Por un momento Rachel se preguntó si Mateo no estaría teniendo un brote psicótico. Les había ocurrido a otros científicos que pasaban demasiado tiempo en el laboratorio. Que se hubiera marchado tan repentinamente, y lo de esa supuesta emergencia familiar… ¿Y si todo era producto de su mente?, se dijo mirándolo con espanto.

Mateo exhaló exasperado.

–No me crees, ¿verdad?

–No es eso…

Mateo puso los ojos en blanco y resopló.

–¿En serio crees que me lo estoy inventando?

–Yo no he dicho eso –replicó Rachel en un tono apaciguador–. Lo que creo es que tú «crees» que eres un príncipe…

Mateo volvió a resoplar y, levantándose, le espetó:

–¿Te parece que tengo pinta de loco, o que me comporto como un loco?

Rachel enarcó una ceja.

–¿Me estás diciendo que de verdad eres un príncipe?

–Pues claro que es verdad. Y dentro de una semana seré coronado rey.
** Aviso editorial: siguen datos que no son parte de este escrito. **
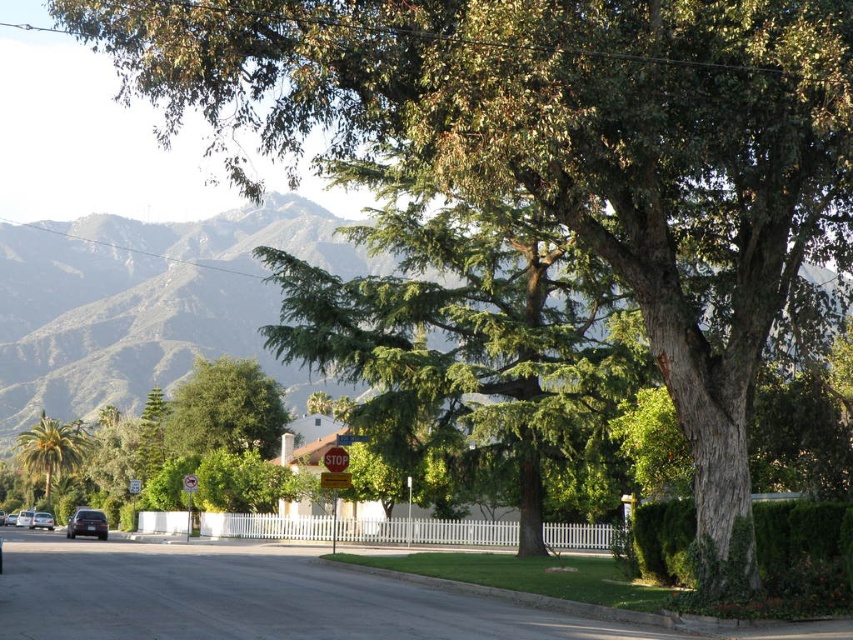 Does green leafy mountain at upper center have a greater width compared to green leafy palm tree at left?

Yes.

Does green leafy mountain at upper center come in front of green leafy palm tree at left?

Yes, green leafy mountain at upper center is in front of green leafy palm tree at left.

The image size is (853, 640). I want to click on green leafy mountain at upper center, so click(x=148, y=301).

Is shiny black sedan at lower left thinner than metallic reflective stop sign at center?

Yes, shiny black sedan at lower left is thinner than metallic reflective stop sign at center.

Does shiny black sedan at lower left appear on the right side of metallic reflective stop sign at center?

No, shiny black sedan at lower left is not to the right of metallic reflective stop sign at center.

Identify the location of shiny black sedan at lower left. The height and width of the screenshot is (640, 853). 86,524.

Who is taller, metallic reflective stop sign at center or silver metallic car at lower left?

metallic reflective stop sign at center is taller.

Between metallic reflective stop sign at center and silver metallic car at lower left, which one has less height?

Standing shorter between the two is silver metallic car at lower left.

Who is more forward, (190, 481) or (45, 515)?

Positioned in front is point (190, 481).

This screenshot has height=640, width=853. I want to click on metallic reflective stop sign at center, so [189, 499]. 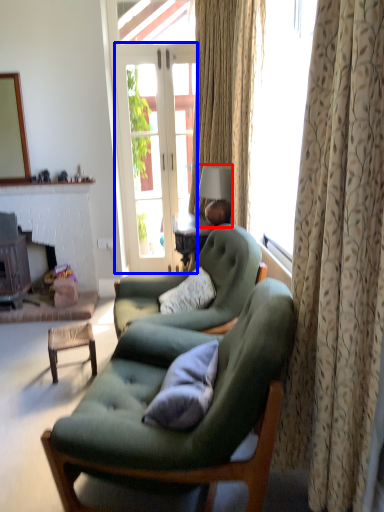 Question: Which object is closer to the camera taking this photo, lamp (highlighted by a red box) or screen door (highlighted by a blue box)?

Choices:
 (A) lamp
 (B) screen door

Answer: (A) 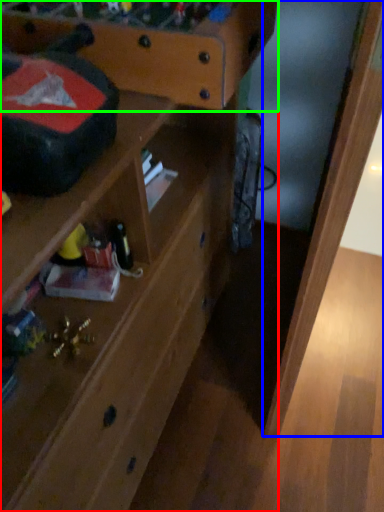 Question: Which object is the closest to the shelf (highlighted by a red box)? Choose among these: wood (highlighted by a blue box) or writing desk (highlighted by a green box).

Choices:
 (A) wood
 (B) writing desk

Answer: (B) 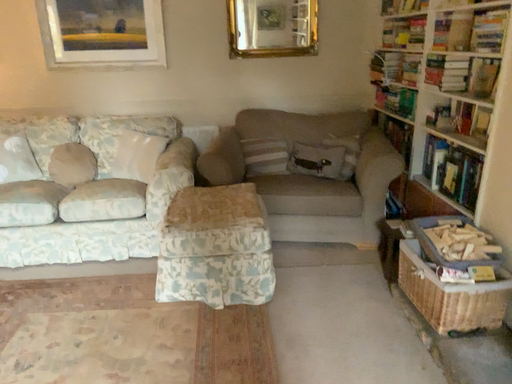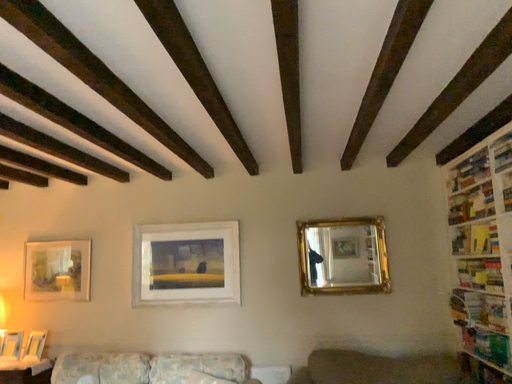 Question: Which way did the camera rotate in the video?

Choices:
 (A) rotated left
 (B) rotated right

Answer: (A) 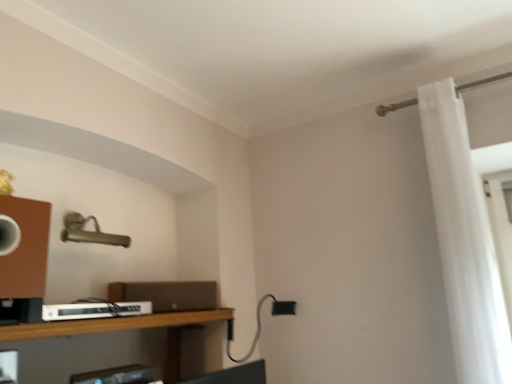 Question: From a real-world perspective, is wooden shelf at lower left above or below white plastic cable box at lower left?

Choices:
 (A) below
 (B) above

Answer: (A)

Question: Is wooden shelf at lower left inside or outside of white plastic cable box at lower left?

Choices:
 (A) outside
 (B) inside

Answer: (A)

Question: Which of these objects is positioned closest to the white sheer curtain at right?

Choices:
 (A) white plastic cable box at lower left
 (B) wooden shelf at lower left

Answer: (B)

Question: Estimate the real-world distances between objects in this image. Which object is farther from the white plastic cable box at lower left?

Choices:
 (A) wooden shelf at lower left
 (B) white sheer curtain at right

Answer: (B) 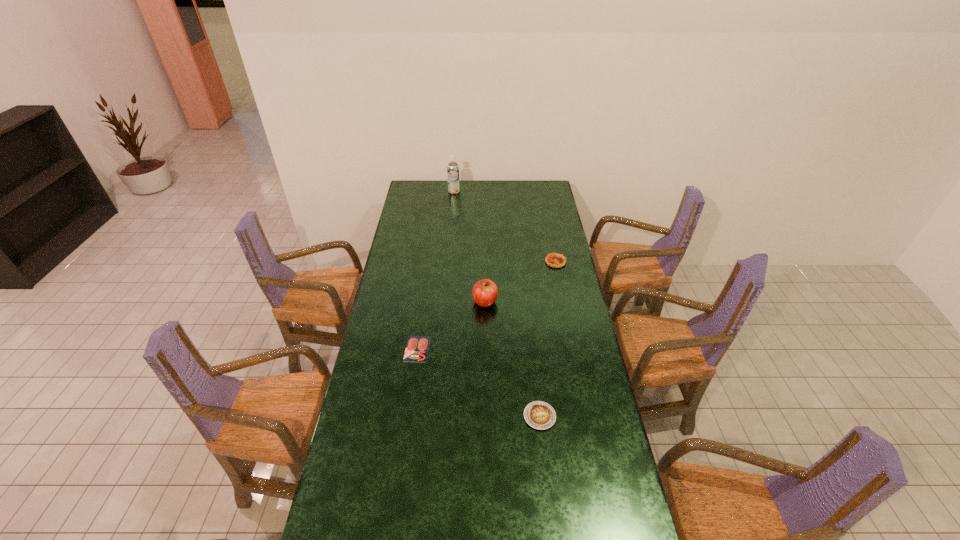 Where is `soya milk`? This screenshot has width=960, height=540. soya milk is located at coordinates (453, 176).

Where is `the fourth object from right to left`? The image size is (960, 540). the fourth object from right to left is located at coordinates (453, 176).

Where is `apple`? apple is located at coordinates (484, 292).

Where is `the third object from right to left`? the third object from right to left is located at coordinates (484, 292).

I want to click on the fourth nearest object, so click(555, 260).

Find the location of a particular element. This screenshot has height=540, width=960. the right quiche is located at coordinates (555, 260).

Find the location of a particular element. the nearest object is located at coordinates (540, 415).

I want to click on the nearer quiche, so click(540, 415).

The width and height of the screenshot is (960, 540). In order to click on the shortest object in this screenshot , I will do `click(417, 347)`.

At what (x,y) coordinates should I click in order to perform the action: click on salami. Please return your answer as a coordinate pair (x, y). This screenshot has height=540, width=960. Looking at the image, I should click on (417, 347). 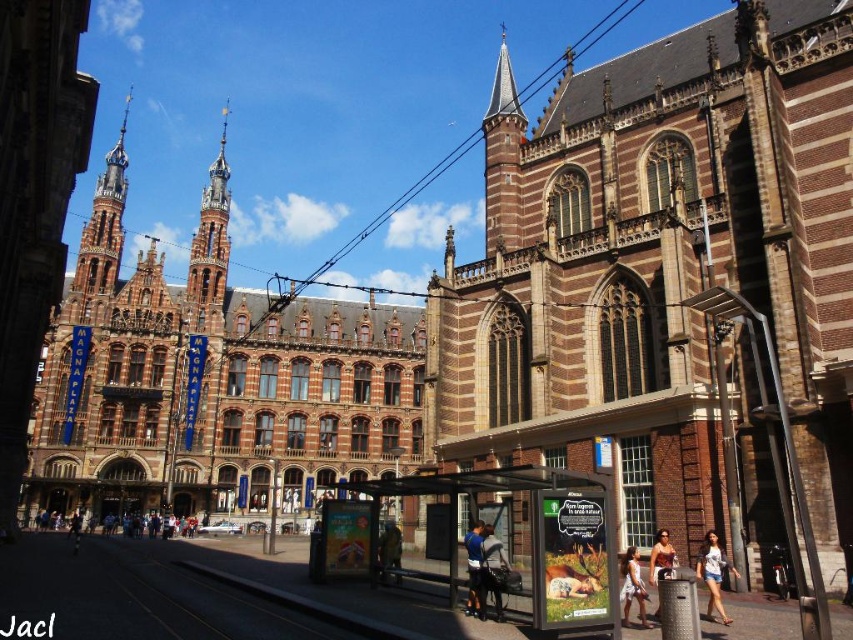 Is point (717, 593) positioned before point (71, 522)?

Yes, point (717, 593) is in front of point (71, 522).

Is point (723, 621) more distant than point (132, 529)?

No, it is in front of (132, 529).

Where is `white cotton shirt at lower right`? The width and height of the screenshot is (853, 640). white cotton shirt at lower right is located at coordinates pos(712,576).

Between transparent plastic bus stop at center and white cotton shirt at lower right, which one has less height?

With less height is white cotton shirt at lower right.

This screenshot has height=640, width=853. In order to click on transparent plastic bus stop at center in this screenshot , I will do `click(479, 490)`.

Identify the location of transparent plastic bus stop at center. Image resolution: width=853 pixels, height=640 pixels. (479, 490).

Find the location of a particular element. The height and width of the screenshot is (640, 853). dark blue shirt at center is located at coordinates (492, 568).

Can you confirm if dark blue shirt at center is shorter than white cotton dress at lower right?

In fact, dark blue shirt at center may be taller than white cotton dress at lower right.

Where is `dark blue shirt at center`? dark blue shirt at center is located at coordinates (492, 568). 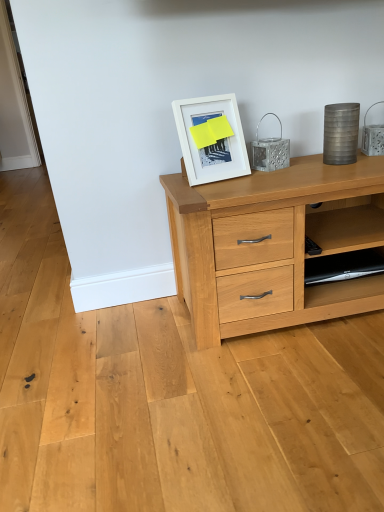 What do you see at coordinates (340, 275) in the screenshot? Image resolution: width=384 pixels, height=512 pixels. I see `black plastic shelf at lower right` at bounding box center [340, 275].

Find the location of a particular element. black plastic shelf at lower right is located at coordinates (340, 275).

Where is `white matte picture frame at upper center`? This screenshot has height=512, width=384. white matte picture frame at upper center is located at coordinates (211, 138).

This screenshot has width=384, height=512. Describe the element at coordinates (211, 138) in the screenshot. I see `white matte picture frame at upper center` at that location.

The image size is (384, 512). I want to click on black plastic shelf at lower right, so click(340, 275).

Considering the relative positions of black plastic shelf at lower right and white matte picture frame at upper center in the image provided, is black plastic shelf at lower right to the left or to the right of white matte picture frame at upper center?

Based on their positions, black plastic shelf at lower right is located to the right of white matte picture frame at upper center.

Is black plastic shelf at lower right in front of white matte picture frame at upper center?

No, the depth of black plastic shelf at lower right is greater than that of white matte picture frame at upper center.

Is point (373, 252) behind point (197, 125)?

Yes, it is.

From the image's perspective, relative to white matte picture frame at upper center, is black plastic shelf at lower right above or below?

Based on their image positions, black plastic shelf at lower right is located beneath white matte picture frame at upper center.

Looking at this image, from a real-world perspective, is black plastic shelf at lower right located higher than white matte picture frame at upper center?

Actually, black plastic shelf at lower right is physically below white matte picture frame at upper center in the real world.

Is black plastic shelf at lower right wider or thinner than white matte picture frame at upper center?

Considering their sizes, black plastic shelf at lower right looks broader than white matte picture frame at upper center.

Is black plastic shelf at lower right shorter than white matte picture frame at upper center?

Indeed, black plastic shelf at lower right has a lesser height compared to white matte picture frame at upper center.

Can you confirm if black plastic shelf at lower right is smaller than white matte picture frame at upper center?

Yes, black plastic shelf at lower right is smaller than white matte picture frame at upper center.

Would you say black plastic shelf at lower right is outside white matte picture frame at upper center?

Yes, black plastic shelf at lower right is not within white matte picture frame at upper center.

Looking at this image, is black plastic shelf at lower right placed right next to white matte picture frame at upper center?

black plastic shelf at lower right and white matte picture frame at upper center are not in contact.

Is black plastic shelf at lower right looking in the opposite direction of white matte picture frame at upper center?

That's not correct — black plastic shelf at lower right is not looking away from white matte picture frame at upper center.

How much distance is there between black plastic shelf at lower right and white matte picture frame at upper center?

black plastic shelf at lower right is 21.79 inches from white matte picture frame at upper center.

You are a GUI agent. You are given a task and a screenshot of the screen. Output one action in this format:
    pyautogui.click(x=<x>, y=<y>)
    Task: Click on the shelf behind the white matte picture frame at upper center
    The width and height of the screenshot is (384, 512).
    Given the screenshot: What is the action you would take?
    pyautogui.click(x=340, y=275)

Visually, is white matte picture frame at upper center positioned to the left or to the right of black plastic shelf at lower right?

In the image, white matte picture frame at upper center appears on the left side of black plastic shelf at lower right.

Does white matte picture frame at upper center lie behind black plastic shelf at lower right?

No, white matte picture frame at upper center is in front of black plastic shelf at lower right.

Is point (209, 176) positioned behind point (356, 267)?

No.

From the image's perspective, is white matte picture frame at upper center above black plastic shelf at lower right?

Yes, from the image's perspective, white matte picture frame at upper center is above black plastic shelf at lower right.

From a real-world perspective, does white matte picture frame at upper center sit lower than black plastic shelf at lower right?

No, from a real-world perspective, white matte picture frame at upper center is not beneath black plastic shelf at lower right.

Is white matte picture frame at upper center wider or thinner than black plastic shelf at lower right?

Clearly, white matte picture frame at upper center has less width compared to black plastic shelf at lower right.

Considering the relative sizes of white matte picture frame at upper center and black plastic shelf at lower right in the image provided, is white matte picture frame at upper center taller than black plastic shelf at lower right?

Indeed, white matte picture frame at upper center has a greater height compared to black plastic shelf at lower right.

Considering the sizes of objects white matte picture frame at upper center and black plastic shelf at lower right in the image provided, who is bigger, white matte picture frame at upper center or black plastic shelf at lower right?

white matte picture frame at upper center is bigger.

Is white matte picture frame at upper center spatially inside black plastic shelf at lower right, or outside of it?

white matte picture frame at upper center is not inside black plastic shelf at lower right, it's outside.

Are white matte picture frame at upper center and black plastic shelf at lower right far apart?

No, white matte picture frame at upper center is not far away from black plastic shelf at lower right.

Could you tell me if white matte picture frame at upper center is turned towards black plastic shelf at lower right?

No, white matte picture frame at upper center is not turned towards black plastic shelf at lower right.

What's the angular difference between white matte picture frame at upper center and black plastic shelf at lower right's facing directions?

The facing directions of white matte picture frame at upper center and black plastic shelf at lower right are 14.4 degrees apart.

Identify the location of picture frame above the black plastic shelf at lower right (from the image's perspective). (211, 138).

Where is `picture frame above the black plastic shelf at lower right (from a real-world perspective)`? picture frame above the black plastic shelf at lower right (from a real-world perspective) is located at coordinates (211, 138).

Find the location of a particular element. shelf directly beneath the white matte picture frame at upper center (from a real-world perspective) is located at coordinates (340, 275). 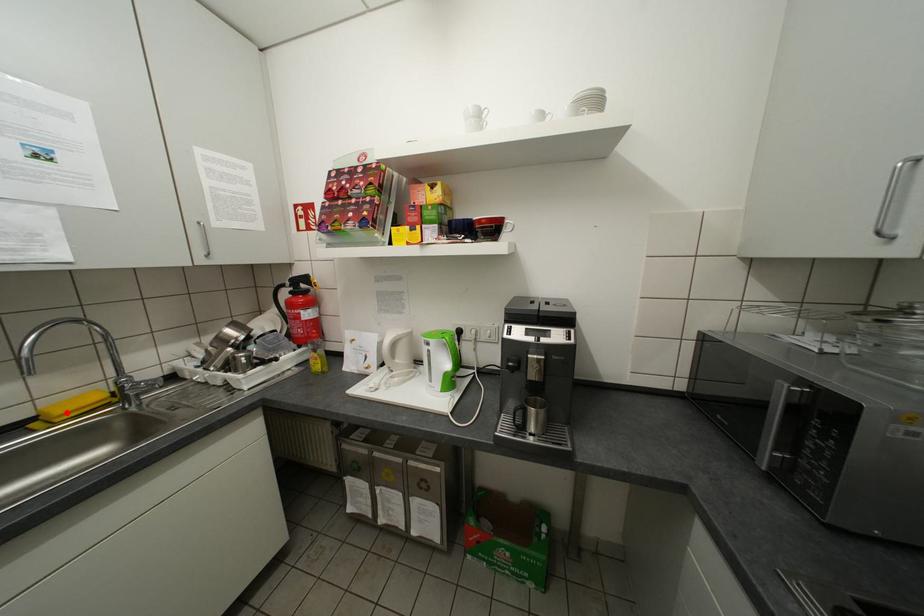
Parecía tan seguro de sí mismo, tan arrogante, que Rachel se preguntó si podría ser que realmente le estuviera diciendo la verdad.

–Pero… aun en el caso de que todo eso fuera cierto… ¿qué tiene que ver eso conmigo? –le preguntó, recordando lo que le había dicho de casarse con ella.

–Como rey, necesitaré una esposa –le dijo Mateo–. Una reina consorte.

Rachel sacudió la cabeza.

–A lo mejor es que soy un poco corta, pero sigo sin entenderlo.

–¿Corta? Eres la mujer más inteligente que conozco, una científica brillante, muy trabajadora y además una buena amiga.

Rachel sintió que le ardían las mejillas y casi se le saltaron las lágrimas. Las palabras de Mateo sonaban tan sinceras que la habían conmovido; no recordaba cuándo había sido la última vez que alguien la había alabado de esa manera.

–Gracias –murmuró.

–El caso es –continuó Mateo– que tengo que casarme de inmediato, para proporcionar estabilidad a mi país. Y tengo que dar un heredero a la Casa Real.

Un momento… ¡¿Qué?! Rachel se quedó mirándolo anonadada. Seguía sin poder asimilar lo que estaba diciéndole.

–¿Y… y quieres casarte conmigo? –le preguntó con incredulidad en un susurro.

¿El príncipe de un país extranjero quería casarse con ella? Por algún motivo, en ese momento recordó las crueles palabras que Josh le había lanzado hacía más de diez años: «¿Qué hombre podría desear a alguien como tú?».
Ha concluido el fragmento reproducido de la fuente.